General Thoracic Surgery

sCR1sLe^X ameliorates ischemia/reperfusion injury in experimental lung transplantation

From the Division of General Thoracic Surgery,^a University Hospital, Berne, Switzerland, the Institute of Biochemical Pharmacology,^b University of Constance, Konstanz, Germany, and the Division of General Thoracic Surgery,^c University Hospital, Zurich, Switzerland.

Supported by a grant from the EMDO-Stiftung.
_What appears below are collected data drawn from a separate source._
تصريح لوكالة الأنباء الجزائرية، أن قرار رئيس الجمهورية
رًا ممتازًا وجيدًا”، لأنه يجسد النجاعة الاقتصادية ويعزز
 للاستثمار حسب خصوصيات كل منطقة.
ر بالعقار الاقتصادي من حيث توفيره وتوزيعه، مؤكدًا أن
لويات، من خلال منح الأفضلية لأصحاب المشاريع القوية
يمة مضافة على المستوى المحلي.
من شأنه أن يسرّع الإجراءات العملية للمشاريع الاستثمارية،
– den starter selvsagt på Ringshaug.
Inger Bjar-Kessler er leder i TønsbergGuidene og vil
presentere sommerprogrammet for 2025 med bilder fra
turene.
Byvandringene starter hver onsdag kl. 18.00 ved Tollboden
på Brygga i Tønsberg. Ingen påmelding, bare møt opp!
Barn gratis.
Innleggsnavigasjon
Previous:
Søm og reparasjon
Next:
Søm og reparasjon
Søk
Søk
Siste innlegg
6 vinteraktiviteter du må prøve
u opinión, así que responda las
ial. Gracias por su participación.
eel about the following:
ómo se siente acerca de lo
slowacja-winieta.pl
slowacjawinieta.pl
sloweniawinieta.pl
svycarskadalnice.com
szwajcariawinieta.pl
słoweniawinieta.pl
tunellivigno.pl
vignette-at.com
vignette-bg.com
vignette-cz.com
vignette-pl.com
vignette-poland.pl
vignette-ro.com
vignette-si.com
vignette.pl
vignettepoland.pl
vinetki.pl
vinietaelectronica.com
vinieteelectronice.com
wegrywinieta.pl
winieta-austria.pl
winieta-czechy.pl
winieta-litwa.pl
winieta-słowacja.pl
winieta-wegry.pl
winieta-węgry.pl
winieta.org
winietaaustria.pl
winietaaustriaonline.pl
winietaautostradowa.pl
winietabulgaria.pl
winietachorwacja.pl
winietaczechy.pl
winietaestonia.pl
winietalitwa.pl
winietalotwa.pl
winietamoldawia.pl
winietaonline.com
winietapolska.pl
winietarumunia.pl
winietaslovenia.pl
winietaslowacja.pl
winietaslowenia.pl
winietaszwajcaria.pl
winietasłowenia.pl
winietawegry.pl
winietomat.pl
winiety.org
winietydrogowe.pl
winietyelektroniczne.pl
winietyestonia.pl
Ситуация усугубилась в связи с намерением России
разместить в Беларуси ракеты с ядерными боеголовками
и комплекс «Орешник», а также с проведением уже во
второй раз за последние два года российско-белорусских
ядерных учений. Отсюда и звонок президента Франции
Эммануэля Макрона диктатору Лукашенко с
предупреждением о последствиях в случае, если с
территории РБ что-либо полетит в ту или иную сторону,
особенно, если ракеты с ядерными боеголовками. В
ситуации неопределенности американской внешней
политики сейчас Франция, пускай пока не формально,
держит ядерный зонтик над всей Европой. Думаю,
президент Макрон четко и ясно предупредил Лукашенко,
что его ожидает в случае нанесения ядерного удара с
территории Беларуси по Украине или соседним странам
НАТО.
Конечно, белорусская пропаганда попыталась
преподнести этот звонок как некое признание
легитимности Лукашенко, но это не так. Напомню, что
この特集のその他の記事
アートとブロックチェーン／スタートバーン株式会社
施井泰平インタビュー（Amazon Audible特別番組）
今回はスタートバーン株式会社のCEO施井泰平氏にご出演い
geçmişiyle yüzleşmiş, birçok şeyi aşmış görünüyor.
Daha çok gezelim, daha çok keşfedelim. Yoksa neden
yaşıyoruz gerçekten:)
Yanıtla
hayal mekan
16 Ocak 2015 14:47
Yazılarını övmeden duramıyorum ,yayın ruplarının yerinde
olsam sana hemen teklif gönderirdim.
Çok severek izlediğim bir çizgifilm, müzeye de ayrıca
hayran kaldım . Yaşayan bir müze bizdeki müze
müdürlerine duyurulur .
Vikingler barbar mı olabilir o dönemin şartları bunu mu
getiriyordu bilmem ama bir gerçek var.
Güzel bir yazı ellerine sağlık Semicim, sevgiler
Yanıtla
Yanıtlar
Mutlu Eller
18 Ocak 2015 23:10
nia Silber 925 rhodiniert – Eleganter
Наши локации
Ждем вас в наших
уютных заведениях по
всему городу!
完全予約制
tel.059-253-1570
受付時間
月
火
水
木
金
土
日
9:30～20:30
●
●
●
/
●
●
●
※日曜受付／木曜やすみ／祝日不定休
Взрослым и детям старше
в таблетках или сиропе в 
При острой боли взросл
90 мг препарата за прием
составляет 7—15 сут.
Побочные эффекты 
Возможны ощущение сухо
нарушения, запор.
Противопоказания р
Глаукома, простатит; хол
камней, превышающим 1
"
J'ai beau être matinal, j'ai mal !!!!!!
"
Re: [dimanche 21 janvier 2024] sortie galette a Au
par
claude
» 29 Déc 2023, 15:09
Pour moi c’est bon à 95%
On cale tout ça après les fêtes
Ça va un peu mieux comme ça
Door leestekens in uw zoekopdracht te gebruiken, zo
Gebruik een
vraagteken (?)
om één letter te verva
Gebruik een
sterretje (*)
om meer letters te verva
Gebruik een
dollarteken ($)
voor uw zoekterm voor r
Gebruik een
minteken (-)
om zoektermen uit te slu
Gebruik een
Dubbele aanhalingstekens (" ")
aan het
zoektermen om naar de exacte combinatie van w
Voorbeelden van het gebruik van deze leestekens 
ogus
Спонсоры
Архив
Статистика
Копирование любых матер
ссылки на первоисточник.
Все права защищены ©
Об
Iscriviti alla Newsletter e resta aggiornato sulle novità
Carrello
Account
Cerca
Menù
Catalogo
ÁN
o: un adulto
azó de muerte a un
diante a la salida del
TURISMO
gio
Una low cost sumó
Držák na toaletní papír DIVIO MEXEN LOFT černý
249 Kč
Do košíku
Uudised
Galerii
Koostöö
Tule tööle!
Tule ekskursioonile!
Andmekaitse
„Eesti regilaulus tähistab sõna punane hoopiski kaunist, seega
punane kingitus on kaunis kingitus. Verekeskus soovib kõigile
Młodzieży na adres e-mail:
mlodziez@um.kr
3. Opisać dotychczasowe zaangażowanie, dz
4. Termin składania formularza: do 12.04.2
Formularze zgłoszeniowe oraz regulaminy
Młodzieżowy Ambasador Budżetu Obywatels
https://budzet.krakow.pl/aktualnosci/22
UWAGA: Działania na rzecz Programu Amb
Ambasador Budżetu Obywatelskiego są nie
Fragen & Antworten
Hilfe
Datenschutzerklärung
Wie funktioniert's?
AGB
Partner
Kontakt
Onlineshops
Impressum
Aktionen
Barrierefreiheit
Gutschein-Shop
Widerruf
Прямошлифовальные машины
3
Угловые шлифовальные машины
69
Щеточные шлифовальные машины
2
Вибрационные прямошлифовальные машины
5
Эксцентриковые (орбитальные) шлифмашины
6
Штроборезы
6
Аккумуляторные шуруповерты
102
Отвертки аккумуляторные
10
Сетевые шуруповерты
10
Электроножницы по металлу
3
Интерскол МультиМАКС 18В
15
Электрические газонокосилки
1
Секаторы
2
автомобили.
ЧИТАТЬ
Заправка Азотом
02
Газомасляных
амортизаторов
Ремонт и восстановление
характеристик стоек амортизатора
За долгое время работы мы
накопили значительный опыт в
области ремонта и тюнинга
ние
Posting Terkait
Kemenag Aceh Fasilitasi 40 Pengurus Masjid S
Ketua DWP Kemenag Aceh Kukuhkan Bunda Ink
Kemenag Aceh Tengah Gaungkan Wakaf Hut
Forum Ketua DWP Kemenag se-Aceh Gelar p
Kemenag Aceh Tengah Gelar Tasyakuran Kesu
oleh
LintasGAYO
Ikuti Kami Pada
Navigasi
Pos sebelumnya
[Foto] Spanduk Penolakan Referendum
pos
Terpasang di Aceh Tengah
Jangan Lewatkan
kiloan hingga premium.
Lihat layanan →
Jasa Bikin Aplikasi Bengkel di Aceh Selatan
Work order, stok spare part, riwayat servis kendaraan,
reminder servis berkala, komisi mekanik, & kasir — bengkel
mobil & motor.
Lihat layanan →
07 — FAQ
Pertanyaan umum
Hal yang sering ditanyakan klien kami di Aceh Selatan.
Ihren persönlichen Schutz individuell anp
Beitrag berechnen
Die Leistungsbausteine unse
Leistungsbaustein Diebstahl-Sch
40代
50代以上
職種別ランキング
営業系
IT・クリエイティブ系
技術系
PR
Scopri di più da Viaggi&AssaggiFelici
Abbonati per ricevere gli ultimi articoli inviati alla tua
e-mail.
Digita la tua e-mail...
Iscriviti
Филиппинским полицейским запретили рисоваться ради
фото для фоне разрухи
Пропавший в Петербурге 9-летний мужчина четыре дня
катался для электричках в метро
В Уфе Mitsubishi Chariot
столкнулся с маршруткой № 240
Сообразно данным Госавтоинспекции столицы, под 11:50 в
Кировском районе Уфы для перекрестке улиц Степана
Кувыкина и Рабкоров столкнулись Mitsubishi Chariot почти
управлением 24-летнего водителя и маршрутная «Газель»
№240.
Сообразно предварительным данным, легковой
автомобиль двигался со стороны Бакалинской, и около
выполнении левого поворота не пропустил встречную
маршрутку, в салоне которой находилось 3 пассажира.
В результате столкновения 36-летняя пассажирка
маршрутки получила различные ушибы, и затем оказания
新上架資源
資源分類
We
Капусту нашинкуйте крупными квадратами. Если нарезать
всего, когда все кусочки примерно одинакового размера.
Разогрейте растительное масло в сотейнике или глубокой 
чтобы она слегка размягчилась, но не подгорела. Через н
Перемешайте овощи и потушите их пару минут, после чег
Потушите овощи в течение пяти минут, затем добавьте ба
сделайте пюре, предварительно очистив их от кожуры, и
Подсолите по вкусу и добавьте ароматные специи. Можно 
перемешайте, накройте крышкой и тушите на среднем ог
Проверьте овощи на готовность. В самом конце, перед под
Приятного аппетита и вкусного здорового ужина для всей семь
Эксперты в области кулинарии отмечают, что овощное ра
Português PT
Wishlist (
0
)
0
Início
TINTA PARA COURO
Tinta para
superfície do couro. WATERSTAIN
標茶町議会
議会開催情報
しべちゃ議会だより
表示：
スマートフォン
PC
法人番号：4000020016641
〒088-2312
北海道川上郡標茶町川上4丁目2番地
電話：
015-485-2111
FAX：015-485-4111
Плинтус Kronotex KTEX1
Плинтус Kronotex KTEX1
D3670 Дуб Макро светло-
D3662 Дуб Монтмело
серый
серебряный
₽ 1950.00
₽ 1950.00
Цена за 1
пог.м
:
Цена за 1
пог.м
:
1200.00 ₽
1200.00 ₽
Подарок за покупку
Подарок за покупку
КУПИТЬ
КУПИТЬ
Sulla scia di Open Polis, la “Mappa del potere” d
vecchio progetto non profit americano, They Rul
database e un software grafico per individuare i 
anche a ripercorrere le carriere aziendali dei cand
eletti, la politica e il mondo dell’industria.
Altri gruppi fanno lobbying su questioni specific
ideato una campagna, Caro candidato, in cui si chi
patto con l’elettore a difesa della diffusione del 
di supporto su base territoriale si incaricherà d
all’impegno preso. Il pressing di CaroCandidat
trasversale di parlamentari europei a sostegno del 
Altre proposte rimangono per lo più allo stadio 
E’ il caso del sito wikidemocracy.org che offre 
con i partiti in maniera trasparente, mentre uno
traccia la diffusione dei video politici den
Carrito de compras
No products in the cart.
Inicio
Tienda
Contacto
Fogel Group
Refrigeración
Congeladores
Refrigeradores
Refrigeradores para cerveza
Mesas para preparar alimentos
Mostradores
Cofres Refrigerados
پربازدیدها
Address for reprints: R. A. Schmid, MD, Division of Thoracic Surgery, University Hospital, 3010 Berne, Switzerland (E-mail: ralph.schmid{at}insel.ch).

	Abstract

Top Abstract Introduction Materials and methods Results Discussion Appendix: Discussion References

 
Background: The nonspecific immune response with activation of the complement system and polymorphonuclear leukocytes is important for the mediation of reperfusion injury after lung transplantation. In this study, we investigated the combined blockade of the complement system and leukocyte adhesion by a novel drug combining soluble complement receptor type 1 (sCR1, CD35) with the selectin ligand sialyl Lewis X (sLe^X, CD15s) synthesized to sCR1sLe^X. Both sCR1 and sCR1sLe^X were supplied by AVANT Immunotherapeutics, Inc, Needham, Massachusetts.
Methods: Orthotopic allogeneic single left lung transplantation was performed in male rats (Brown Norway to Fischer F344; n = 5 in all groups) after a total ischemic time of 20 hours. Recipients received either no specific treatment (control) or administration of sCR1 (10 mg/kg) or sCR1sLe^X (10 mg/kg) 15 minutes before reperfusion by intracardiac injection. Twenty-four hours after reperfusion, the native contralateral lung was occluded to assess gas exchange of the graft only. In additional animals (5 per group), lung tissue was frozen 24 hours after reperfusion and assessed for myeloperoxidase activity as a measurement of neutrophil migration into the graft and thiobarbituric acid reactive substances to quantify lipid peroxidation.
Results: Graft function as assessed by arterial PO₂ in recipients treated with sCR1sLeX was superior not only to that of controls (383 ± 53 vs 56 ± 7 mm Hg, P = .000095) but also to that of animals treated with sCR1 (243 ± 45 mm Hg, P = .031). This improvement was confirmed by significant reduction of neutrophil migration (0.33 ± 0.05 vs control, 1.0 ± 0.09 OD/mg/min, P = .0000024) and lipid peroxidation (6.2 ± 0.38 vs control, 10.6 ± 0.54 pmol/g, P = .00021).
Conclusions: Our data indicate that combined inhibition of complement activation and leukocyte adhesion with sCR1sLe^X reduces reperfusion injury significantly and that both mechanisms are effectively inhibited in this model.

	Introduction

Top Abstract Introduction Materials and methods Results Discussion Appendix: Discussion References

 
Lung transplantation has become an established therapeutic option for end-stage pulmonary disease. ¹ Ischemia/reperfusion injury remains the major problem in the early phase after lung transplantation. Improved preservation and flushing technique have reduced morbidity of early graft dysfunction; however, severe ischemia/reperfusion injury still occurs in 10% of lung transplant recipients.

The pathophysiology of this type of injury has been extensively studied. Therapeutic strategies blocking only one of the redundant pathways of the nonspecific immune response showed limited success. ^2-5 Therefore, combined treatment suppressing more than one of the mediators of ischemia/reperfusion injury seems more promising.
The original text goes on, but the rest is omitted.